Now, I know there is a vocal contingent of folks who believe that we should simply assume we have no privacy online, and assume the quid pro quo for any service that we use is loss of control over the metadata/personal information we create along the way. I certainly understand this line of thinking, but…it strikes me as a cop out. In the end, I’d warrant that business models are going to evolve to the point where services will spring up that offers consumers access to their own clickstreams in new and powerful ways, and I’m going to predict that we will want that access as a right. I’d prefer we not have early lockdown on this issue, if we can at all avoid it.

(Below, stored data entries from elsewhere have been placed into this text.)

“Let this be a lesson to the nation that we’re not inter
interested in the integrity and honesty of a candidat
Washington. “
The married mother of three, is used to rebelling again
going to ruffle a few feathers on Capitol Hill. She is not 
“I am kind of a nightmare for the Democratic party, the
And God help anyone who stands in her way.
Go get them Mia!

The nice thing about doing a book is that people help you. I have had and continue to have help from a lot of smart folks, and one of them is Abigail Phillips, a lawyer who has worked with the CDT and the Berkman Center. Abigail is helping me pull together a little research project that will compare the policies of several well known platform players as they relate to what I’m calling “clickstream/stored information” – the data exhaust we all create when we interact with web-based services.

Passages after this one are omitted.